Exercise
From the data below, please reproduce exactly everything from the line that contains "до наказу Державного" down to the line that contains "Hỏi Chí Lồng", with both ends included.

#####

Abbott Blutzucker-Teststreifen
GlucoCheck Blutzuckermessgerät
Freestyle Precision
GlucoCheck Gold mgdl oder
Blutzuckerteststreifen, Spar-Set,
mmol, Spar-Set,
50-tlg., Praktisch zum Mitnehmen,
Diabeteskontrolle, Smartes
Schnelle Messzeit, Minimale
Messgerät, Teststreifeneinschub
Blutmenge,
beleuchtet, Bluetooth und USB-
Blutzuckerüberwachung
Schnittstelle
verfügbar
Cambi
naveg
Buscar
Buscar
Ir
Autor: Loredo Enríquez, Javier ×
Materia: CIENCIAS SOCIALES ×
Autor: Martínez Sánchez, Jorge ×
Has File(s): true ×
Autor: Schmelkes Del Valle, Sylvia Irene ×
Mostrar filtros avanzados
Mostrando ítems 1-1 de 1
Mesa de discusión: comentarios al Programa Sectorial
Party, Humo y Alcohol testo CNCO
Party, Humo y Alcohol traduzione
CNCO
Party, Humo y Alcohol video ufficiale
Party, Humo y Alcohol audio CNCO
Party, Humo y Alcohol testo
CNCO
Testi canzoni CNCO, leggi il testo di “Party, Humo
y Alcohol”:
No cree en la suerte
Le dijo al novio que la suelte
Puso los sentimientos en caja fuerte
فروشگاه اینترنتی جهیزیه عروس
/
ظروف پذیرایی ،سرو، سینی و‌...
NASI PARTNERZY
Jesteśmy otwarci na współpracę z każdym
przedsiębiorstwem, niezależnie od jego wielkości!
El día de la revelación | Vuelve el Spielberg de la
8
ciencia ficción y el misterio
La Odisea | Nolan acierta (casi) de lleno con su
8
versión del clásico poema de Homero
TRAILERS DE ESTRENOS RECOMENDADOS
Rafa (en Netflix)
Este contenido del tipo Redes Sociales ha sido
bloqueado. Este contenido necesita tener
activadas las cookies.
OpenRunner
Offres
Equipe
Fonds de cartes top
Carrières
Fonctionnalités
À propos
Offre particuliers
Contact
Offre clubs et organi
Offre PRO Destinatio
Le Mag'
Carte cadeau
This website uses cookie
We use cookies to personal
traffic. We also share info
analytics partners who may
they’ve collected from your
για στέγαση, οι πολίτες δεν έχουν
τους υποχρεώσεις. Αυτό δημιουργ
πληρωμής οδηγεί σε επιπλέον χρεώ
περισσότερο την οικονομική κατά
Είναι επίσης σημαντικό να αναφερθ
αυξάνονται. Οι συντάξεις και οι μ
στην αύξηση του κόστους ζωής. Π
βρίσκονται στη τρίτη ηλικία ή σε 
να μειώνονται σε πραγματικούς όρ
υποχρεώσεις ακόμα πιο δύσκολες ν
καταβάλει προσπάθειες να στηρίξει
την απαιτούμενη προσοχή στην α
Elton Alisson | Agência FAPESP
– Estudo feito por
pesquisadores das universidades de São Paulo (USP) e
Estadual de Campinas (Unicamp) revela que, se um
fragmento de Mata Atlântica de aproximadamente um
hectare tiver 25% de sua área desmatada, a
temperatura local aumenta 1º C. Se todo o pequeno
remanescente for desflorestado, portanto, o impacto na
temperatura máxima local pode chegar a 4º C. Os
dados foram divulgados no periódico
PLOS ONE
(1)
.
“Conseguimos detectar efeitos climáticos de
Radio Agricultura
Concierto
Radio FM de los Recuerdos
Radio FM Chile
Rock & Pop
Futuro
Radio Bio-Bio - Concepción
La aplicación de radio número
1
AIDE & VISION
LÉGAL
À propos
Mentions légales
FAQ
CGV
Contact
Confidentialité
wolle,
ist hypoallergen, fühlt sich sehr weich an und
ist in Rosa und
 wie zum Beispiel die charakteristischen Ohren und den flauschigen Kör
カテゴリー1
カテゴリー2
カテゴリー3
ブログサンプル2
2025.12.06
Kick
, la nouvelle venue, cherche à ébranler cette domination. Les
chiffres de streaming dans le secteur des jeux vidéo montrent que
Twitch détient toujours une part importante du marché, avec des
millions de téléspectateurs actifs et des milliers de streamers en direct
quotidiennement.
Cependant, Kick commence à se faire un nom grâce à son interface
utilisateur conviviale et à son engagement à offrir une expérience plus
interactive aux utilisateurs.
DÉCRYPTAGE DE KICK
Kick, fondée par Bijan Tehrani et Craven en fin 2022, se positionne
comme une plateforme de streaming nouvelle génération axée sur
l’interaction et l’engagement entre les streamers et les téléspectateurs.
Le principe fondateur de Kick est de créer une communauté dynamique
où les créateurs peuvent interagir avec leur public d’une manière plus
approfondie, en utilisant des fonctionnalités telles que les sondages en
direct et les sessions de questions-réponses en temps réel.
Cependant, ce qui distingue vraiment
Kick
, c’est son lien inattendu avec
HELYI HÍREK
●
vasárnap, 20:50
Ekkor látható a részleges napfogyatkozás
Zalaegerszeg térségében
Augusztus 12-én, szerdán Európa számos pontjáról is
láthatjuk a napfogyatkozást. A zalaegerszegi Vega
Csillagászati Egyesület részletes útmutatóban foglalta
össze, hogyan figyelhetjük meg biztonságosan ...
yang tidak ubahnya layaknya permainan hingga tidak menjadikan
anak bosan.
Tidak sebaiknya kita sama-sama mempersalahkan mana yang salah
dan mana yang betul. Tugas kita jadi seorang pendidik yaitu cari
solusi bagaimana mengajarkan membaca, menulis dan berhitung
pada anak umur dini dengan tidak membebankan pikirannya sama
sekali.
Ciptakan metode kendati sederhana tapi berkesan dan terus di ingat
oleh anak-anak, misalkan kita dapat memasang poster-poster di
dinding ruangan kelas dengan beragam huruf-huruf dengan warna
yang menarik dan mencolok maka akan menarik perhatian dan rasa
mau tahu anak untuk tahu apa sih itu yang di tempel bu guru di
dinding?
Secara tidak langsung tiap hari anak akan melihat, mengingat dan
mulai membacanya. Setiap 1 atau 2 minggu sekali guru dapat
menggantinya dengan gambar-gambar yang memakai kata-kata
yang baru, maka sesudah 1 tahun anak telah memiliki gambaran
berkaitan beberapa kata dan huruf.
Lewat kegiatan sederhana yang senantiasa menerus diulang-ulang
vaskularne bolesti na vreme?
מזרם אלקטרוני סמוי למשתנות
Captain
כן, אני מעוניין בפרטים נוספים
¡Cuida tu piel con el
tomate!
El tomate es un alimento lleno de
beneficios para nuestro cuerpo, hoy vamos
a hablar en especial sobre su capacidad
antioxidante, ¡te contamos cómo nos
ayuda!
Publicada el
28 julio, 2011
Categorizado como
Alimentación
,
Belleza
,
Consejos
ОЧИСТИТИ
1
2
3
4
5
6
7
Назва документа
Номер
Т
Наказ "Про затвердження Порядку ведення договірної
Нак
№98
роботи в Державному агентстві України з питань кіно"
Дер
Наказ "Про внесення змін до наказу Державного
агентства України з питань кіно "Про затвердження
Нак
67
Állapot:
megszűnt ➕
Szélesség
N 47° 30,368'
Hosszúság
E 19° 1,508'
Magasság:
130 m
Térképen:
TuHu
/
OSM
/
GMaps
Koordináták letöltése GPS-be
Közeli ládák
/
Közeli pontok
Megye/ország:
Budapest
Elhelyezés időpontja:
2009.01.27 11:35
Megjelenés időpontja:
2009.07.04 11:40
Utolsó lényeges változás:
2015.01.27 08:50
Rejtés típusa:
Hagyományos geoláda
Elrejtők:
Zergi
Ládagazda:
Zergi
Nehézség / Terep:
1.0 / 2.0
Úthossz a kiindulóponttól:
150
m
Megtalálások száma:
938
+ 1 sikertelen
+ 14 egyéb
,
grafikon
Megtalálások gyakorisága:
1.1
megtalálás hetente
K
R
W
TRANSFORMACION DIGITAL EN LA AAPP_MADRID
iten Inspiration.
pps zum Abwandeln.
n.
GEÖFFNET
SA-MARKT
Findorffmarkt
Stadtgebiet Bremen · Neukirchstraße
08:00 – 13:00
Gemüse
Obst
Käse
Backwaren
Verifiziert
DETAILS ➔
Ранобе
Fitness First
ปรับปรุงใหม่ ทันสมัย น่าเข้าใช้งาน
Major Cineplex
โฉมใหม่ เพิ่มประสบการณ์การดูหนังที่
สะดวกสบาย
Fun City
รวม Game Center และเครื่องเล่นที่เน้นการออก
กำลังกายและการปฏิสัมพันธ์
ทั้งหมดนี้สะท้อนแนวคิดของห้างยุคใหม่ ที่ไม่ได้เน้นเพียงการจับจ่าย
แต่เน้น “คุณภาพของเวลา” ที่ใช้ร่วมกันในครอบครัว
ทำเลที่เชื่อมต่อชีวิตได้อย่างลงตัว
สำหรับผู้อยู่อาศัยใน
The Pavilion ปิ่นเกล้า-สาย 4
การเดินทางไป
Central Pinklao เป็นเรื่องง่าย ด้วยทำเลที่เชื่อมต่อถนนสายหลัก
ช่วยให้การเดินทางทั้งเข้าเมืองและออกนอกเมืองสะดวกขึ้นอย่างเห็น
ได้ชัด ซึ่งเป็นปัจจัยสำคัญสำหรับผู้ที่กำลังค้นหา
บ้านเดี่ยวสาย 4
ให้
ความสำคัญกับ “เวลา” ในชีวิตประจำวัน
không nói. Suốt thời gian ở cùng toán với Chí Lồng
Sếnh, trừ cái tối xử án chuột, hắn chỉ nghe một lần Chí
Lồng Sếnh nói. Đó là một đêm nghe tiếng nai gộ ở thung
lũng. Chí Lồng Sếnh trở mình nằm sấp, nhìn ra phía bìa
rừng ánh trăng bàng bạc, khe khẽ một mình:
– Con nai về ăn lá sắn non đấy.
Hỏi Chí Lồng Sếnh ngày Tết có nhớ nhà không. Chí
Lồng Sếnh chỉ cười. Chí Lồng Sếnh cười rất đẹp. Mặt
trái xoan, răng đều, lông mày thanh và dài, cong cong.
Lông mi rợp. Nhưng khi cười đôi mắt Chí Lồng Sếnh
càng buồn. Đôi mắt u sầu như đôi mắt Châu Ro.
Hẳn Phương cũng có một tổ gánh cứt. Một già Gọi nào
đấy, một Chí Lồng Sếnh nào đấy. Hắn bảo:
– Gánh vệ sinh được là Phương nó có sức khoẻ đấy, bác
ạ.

#####

Output of the task
Наказ "Про внесення змін до наказу Державного
агентства України з питань кіно "Про затвердження
Нак
67
Állapot:
megszűnt ➕
Szélesség
N 47° 30,368'
Hosszúság
E 19° 1,508'
Magasság:
130 m
Térképen:
TuHu
/
OSM
/
GMaps
Koordináták letöltése GPS-be
Közeli ládák
/
Közeli pontok
Megye/ország:
Budapest
Elhelyezés időpontja:
2009.01.27 11:35
Megjelenés időpontja:
2009.07.04 11:40
Utolsó lényeges változás:
2015.01.27 08:50
Rejtés típusa:
Hagyományos geoláda
Elrejtők:
Zergi
Ládagazda:
Zergi
Nehézség / Terep:
1.0 / 2.0
Úthossz a kiindulóponttól:
150
m
Megtalálások száma:
938
+ 1 sikertelen
+ 14 egyéb
,
grafikon
Megtalálások gyakorisága:
1.1
megtalálás hetente
K
R
W
TRANSFORMACION DIGITAL EN LA AAPP_MADRID
iten Inspiration.
pps zum Abwandeln.
n.
GEÖFFNET
SA-MARKT
Findorffmarkt
Stadtgebiet Bremen · Neukirchstraße
08:00 – 13:00
Gemüse
Obst
Käse
Backwaren
Verifiziert
DETAILS ➔
Ранобе
Fitness First
ปรับปรุงใหม่ ทันสมัย น่าเข้าใช้งาน
Major Cineplex
โฉมใหม่ เพิ่มประสบการณ์การดูหนังที่
สะดวกสบาย
Fun City
รวม Game Center และเครื่องเล่นที่เน้นการออก
กำลังกายและการปฏิสัมพันธ์
ทั้งหมดนี้สะท้อนแนวคิดของห้างยุคใหม่ ที่ไม่ได้เน้นเพียงการจับจ่าย
แต่เน้น “คุณภาพของเวลา” ที่ใช้ร่วมกันในครอบครัว
ทำเลที่เชื่อมต่อชีวิตได้อย่างลงตัว
สำหรับผู้อยู่อาศัยใน
The Pavilion ปิ่นเกล้า-สาย 4
การเดินทางไป
Central Pinklao เป็นเรื่องง่าย ด้วยทำเลที่เชื่อมต่อถนนสายหลัก
ช่วยให้การเดินทางทั้งเข้าเมืองและออกนอกเมืองสะดวกขึ้นอย่างเห็น
ได้ชัด ซึ่งเป็นปัจจัยสำคัญสำหรับผู้ที่กำลังค้นหา
บ้านเดี่ยวสาย 4
ให้
ความสำคัญกับ “เวลา” ในชีวิตประจำวัน
không nói. Suốt thời gian ở cùng toán với Chí Lồng
Sếnh, trừ cái tối xử án chuột, hắn chỉ nghe một lần Chí
Lồng Sếnh nói. Đó là một đêm nghe tiếng nai gộ ở thung
lũng. Chí Lồng Sếnh trở mình nằm sấp, nhìn ra phía bìa
rừng ánh trăng bàng bạc, khe khẽ một mình:
– Con nai về ăn lá sắn non đấy.
Hỏi Chí Lồng Sếnh ngày Tết có nhớ nhà không. Chí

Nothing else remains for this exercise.